Exercise materials:
------------------------------------

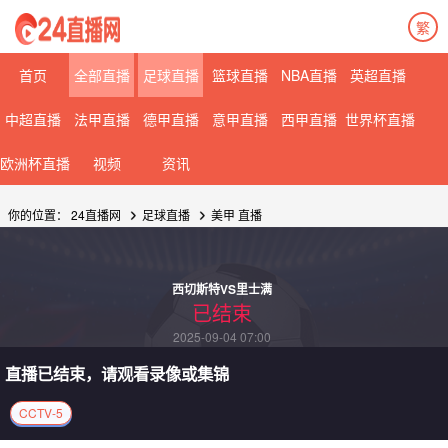
繁
08月07日 星期五
08月08日 星期六
首页
全部直播
足球直播
篮球直播
NBA直播
英超直播
中超直播
法甲直播
德甲直播
意甲直播
西甲直播
世界杯直播
欧洲杯直播
视频
资讯
你的位置：
24直播网
足球直播
美甲
直播
西切斯特VS里士满
已结束
2025-09-04 07:00
直播已结束，请观看录像或集锦
CCTV-5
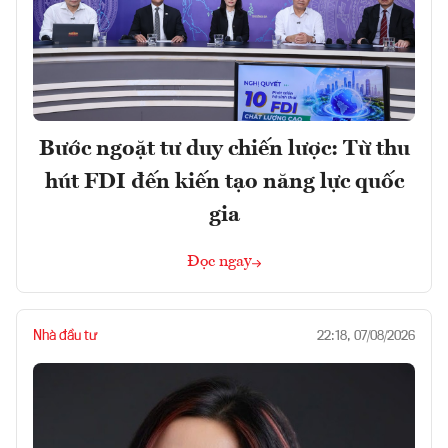
Bước ngoặt tư duy chiến lược: Từ thu
hút FDI đến kiến tạo năng lực quốc
gia
Đọc ngay
Nhà đầu tư
22:18, 07/08/2026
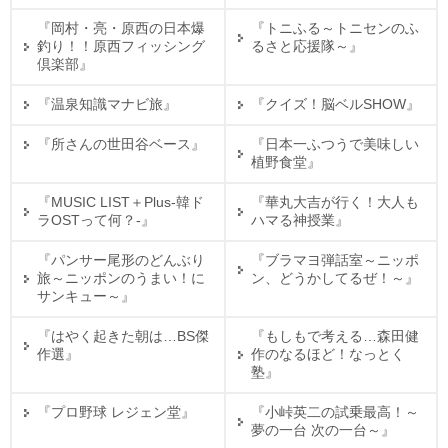
『岡村・亮・原西の日本爆
『トニふる～トニセンのふ
釣り！！原西フィッシング
るさと応援隊～』
倶楽部』
『温泉知識マナビ旅』
『クイズ！脳ベルSHOW』
『所さんの世田谷ベース』
『日本一ふつうで美味しい
植野食堂』
『MUSIC LIST＋Plus-韓ド
『華丸大吉が行く！大人も
ラOSTって何？-』
ハマる神授業』
『パンサー尾形のどんぶり
『ブラマヨ弾話室～ニッポ
旅～ニッポンのうまい！に
ン、どうかしてるぜ！～』
サンキュー～』
『はやく起きた朝は…BS傑
『もしもで考える…森田健
作選』
作のなるほど！なっとく
塾』
『プロ野球 レジェン堂』
『小峠英二の試乗最高！～
夢の一台 次の一台～』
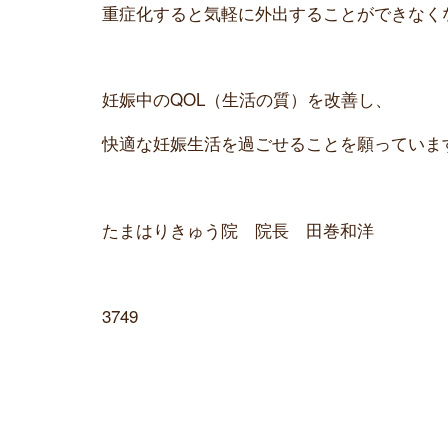
重症化すると気軽に外出することができなく
妊娠中のQOL（生活の質）を改善し、
快適な妊娠生活を過ごせることを願っていま
たまはりきゅう院 院長 田巻和洋
3749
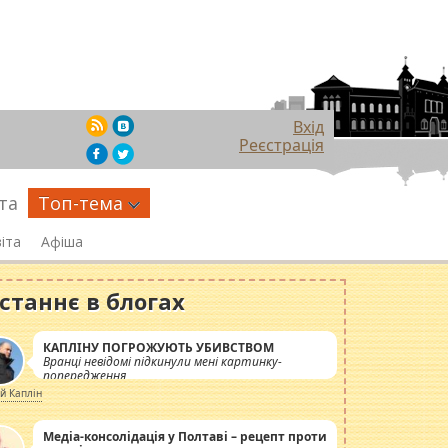
Вхід
Реєстрація
та
Топ-тема
іта
Афіша
станнє в блогах
КАПЛІНУ ПОГРОЖУЮТЬ УБИВСТВОМ
Вранці невідомі підкинули мені картинку-
попередження
ій Каплін
Медіа-консолідація у Полтаві – рецепт проти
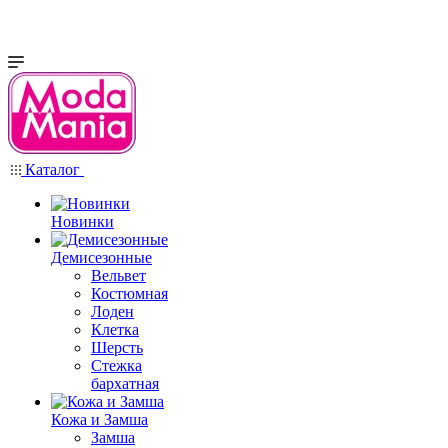
Каталог
Новинки
Демисезонные
Вельвет
Костюмная
Лоден
Клетка
Шерсть
Стежка
бархатная
Кожа и Замша
Замша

------------------------------------

How to complete this task: Leaving out every picture, repeat exactly the lines of the records from the start through the line that has "旅～ニッポンのうまい！に".

Exercise response:
繁
08月07日 星期五
08月08日 星期六
首页
全部直播
足球直播
篮球直播
NBA直播
英超直播
中超直播
法甲直播
德甲直播
意甲直播
西甲直播
世界杯直播
欧洲杯直播
视频
资讯
你的位置：
24直播网
足球直播
美甲
直播
西切斯特VS里士满
已结束
2025-09-04 07:00
直播已结束，请观看录像或集锦
CCTV-5
Bước ngoặt tư duy chiến lược: Từ thu
hút FDI đến kiến tạo năng lực quốc
gia
Đọc ngay
Nhà đầu tư
22:18, 07/08/2026
『岡村・亮・原西の日本爆
『トニふる～トニセンのふ
釣り！！原西フィッシング
るさと応援隊～』
倶楽部』
『温泉知識マナビ旅』
『クイズ！脳ベルSHOW』
『所さんの世田谷ベース』
『日本一ふつうで美味しい
植野食堂』
『MUSIC LIST＋Plus-韓ド
『華丸大吉が行く！大人も
ラOSTって何？-』
ハマる神授業』
『パンサー尾形のどんぶり
『ブラマヨ弾話室～ニッポ
旅～ニッポンのうまい！に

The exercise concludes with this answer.